For me, future decisions will be based on my own results. Watching your own crypto behave in real time is the fastest way to learn.
Why Automation Sounds Better Than It Feels
I still like the idea of automated liquidity providing. On paper, automation looks perfect. In reality, my current automation settings are lagging behind my wider liquidity ranges.
On top of that, I’m fairly sure I caused one issue myself. I adjusted a “high-APR” position that didn’t need help. That kind of tinkering usually comes with consequences.
Even so, the automated positions are staying in range. The problem is the fees. They slowly eat into already meager profits.
Fortunately, this lesson is happening on a $10 test position. Paying small tuition beats learning this lesson with real conviction-sized capital.
Wide and Medium Ranges Are Doing Their Job
The wide and medium liquidity ranges are behaving exactly as expected. That part has been encouraging.
The wide range is producing close to a 40% APR. The tighter range is hovering near 70%. These numbers aren’t guaranteed, and they aren’t risk-free.
However, when a range is set correctly, the downside is fairly controlled. Fees continue to generate until WETH moves out of the top of the range. At that point, most of the USDC drains out.

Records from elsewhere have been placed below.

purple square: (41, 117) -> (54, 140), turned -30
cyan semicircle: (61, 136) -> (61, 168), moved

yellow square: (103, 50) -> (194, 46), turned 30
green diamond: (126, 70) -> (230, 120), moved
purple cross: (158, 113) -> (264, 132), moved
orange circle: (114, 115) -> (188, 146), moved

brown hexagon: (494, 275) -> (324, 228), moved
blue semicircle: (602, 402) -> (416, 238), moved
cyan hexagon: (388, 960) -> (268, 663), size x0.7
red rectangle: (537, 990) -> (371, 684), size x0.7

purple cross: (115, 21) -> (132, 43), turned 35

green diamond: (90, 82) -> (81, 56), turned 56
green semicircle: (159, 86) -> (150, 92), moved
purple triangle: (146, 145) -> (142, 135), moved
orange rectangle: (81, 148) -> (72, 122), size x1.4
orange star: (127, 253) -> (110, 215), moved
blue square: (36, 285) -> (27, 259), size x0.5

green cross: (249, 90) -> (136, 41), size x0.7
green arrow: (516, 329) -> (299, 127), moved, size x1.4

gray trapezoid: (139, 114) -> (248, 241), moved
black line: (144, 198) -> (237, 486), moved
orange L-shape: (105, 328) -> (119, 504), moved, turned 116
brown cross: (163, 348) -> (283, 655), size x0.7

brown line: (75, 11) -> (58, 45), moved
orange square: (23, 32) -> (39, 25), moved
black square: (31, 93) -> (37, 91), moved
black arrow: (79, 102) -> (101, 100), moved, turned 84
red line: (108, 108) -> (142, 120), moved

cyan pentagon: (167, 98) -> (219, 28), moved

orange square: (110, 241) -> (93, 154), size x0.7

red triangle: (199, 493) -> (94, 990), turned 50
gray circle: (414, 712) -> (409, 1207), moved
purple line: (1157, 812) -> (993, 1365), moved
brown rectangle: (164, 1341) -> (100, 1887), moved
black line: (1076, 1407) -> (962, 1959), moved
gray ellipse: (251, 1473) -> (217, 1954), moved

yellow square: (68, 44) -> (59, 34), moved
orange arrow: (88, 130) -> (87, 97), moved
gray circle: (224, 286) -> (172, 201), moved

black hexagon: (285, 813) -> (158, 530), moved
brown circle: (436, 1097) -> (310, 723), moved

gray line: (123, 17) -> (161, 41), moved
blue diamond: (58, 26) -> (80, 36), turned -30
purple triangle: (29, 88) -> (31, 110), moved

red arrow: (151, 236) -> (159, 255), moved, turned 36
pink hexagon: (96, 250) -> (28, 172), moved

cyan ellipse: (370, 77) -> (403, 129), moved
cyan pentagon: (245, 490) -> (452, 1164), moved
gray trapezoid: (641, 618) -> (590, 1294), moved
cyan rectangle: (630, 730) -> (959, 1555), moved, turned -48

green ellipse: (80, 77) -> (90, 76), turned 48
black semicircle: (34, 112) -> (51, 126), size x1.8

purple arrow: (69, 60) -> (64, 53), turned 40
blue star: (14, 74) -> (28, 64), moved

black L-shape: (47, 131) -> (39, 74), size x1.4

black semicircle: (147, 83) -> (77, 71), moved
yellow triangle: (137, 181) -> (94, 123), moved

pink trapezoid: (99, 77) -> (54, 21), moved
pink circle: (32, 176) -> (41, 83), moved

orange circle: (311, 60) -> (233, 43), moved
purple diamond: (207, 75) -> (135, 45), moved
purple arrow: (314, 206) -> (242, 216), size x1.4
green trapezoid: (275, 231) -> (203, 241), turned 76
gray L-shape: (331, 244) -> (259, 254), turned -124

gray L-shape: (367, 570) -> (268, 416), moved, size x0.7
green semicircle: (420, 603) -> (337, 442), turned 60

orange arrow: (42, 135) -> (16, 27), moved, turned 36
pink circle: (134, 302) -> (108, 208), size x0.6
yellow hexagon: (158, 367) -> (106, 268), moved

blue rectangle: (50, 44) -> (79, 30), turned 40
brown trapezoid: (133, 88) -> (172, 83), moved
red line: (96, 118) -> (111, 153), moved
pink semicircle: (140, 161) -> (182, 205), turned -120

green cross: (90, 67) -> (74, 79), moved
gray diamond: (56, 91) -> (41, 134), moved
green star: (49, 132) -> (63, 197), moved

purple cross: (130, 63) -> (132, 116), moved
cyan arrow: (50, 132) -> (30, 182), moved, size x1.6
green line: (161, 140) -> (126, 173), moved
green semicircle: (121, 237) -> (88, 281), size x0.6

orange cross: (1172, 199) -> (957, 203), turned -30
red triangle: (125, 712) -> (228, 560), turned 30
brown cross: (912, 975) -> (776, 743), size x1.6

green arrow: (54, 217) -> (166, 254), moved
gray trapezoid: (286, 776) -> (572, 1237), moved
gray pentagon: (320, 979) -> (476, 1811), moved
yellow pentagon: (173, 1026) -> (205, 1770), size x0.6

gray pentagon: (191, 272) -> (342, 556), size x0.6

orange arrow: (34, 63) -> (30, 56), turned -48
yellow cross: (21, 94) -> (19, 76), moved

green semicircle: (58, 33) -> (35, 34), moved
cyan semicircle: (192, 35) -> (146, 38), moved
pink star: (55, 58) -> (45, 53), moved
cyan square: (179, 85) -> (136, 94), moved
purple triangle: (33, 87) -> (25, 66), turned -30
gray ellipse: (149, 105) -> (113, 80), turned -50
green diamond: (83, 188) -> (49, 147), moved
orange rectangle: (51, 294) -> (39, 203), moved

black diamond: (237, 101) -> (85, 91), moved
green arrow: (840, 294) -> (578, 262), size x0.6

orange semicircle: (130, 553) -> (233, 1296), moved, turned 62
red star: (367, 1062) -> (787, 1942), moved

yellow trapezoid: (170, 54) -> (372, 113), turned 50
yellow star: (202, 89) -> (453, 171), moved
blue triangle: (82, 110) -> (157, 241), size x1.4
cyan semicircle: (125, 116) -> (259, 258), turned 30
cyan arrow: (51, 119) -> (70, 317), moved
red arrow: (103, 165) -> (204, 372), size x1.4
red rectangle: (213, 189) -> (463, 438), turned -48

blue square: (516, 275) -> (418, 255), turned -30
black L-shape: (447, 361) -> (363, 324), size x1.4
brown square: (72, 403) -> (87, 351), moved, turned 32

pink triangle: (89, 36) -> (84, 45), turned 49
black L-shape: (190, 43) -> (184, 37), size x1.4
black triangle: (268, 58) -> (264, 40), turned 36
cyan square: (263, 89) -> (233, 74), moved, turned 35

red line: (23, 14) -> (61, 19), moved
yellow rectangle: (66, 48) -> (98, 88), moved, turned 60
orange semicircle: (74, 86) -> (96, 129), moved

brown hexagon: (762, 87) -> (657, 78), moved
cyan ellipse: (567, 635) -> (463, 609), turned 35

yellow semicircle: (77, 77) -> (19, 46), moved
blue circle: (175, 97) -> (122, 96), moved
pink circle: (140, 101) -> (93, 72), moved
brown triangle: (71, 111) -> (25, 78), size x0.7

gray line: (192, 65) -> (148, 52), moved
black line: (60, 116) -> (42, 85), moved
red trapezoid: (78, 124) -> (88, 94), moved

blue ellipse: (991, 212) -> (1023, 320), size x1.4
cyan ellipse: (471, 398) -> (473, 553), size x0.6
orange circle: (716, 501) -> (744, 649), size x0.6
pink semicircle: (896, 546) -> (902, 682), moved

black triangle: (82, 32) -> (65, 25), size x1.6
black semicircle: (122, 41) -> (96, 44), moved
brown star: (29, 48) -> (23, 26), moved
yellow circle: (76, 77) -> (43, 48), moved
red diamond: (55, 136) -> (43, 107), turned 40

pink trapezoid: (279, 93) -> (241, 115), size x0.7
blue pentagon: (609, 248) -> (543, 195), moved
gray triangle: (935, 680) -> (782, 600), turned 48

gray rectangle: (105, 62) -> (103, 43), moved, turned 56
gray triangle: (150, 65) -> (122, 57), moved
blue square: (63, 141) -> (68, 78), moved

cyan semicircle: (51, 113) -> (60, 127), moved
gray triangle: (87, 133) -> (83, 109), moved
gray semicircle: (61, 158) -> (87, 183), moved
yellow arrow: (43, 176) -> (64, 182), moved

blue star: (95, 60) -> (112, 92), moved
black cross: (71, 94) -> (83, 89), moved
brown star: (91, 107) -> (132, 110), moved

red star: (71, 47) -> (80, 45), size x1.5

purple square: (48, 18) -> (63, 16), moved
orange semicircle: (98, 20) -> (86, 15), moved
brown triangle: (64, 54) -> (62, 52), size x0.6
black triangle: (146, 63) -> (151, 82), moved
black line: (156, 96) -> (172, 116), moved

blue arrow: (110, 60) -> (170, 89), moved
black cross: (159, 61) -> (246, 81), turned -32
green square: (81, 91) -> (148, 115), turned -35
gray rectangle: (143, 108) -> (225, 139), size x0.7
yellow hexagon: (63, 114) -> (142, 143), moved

The position stays open and waits. Sometimes price comes back down. Sometimes it doesn’t. Crypto prefers flexibility over certainty.
Expanding Beyond WETH/USDC
Next, I want to expand this experiment beyond WETH/USDC liquidity pools. The goal is to test the same wide, middle, and tight range strategy across additional pairs.
During slower market periods, price movement may be more limited. That can make tighter ranges more effective.
Each tight-range position costs fees to open. If a pair moves less often, those fees may be earned back faster than with wider ranges. In the right conditions, tighter ranges can outperform on efficiency alone.
If that’s going to happen with WETH/USDC, it’s not happening right now.
What Comes Next
Looking ahead, my babysitting responsibilities should lighten up around Christmas. When that happens, I plan to open multiple small liquidity positions across several crypto pairs.
The goal isn’t to chase maximum APR. It’s to gather data, refine settings, and understand how different liquidity pools behave over time.
With small investments, I can experiment freely. I can learn without stress. And I can make better decisions when the positions eventually get larger.
Learning comes first. Profits follow later. Usually.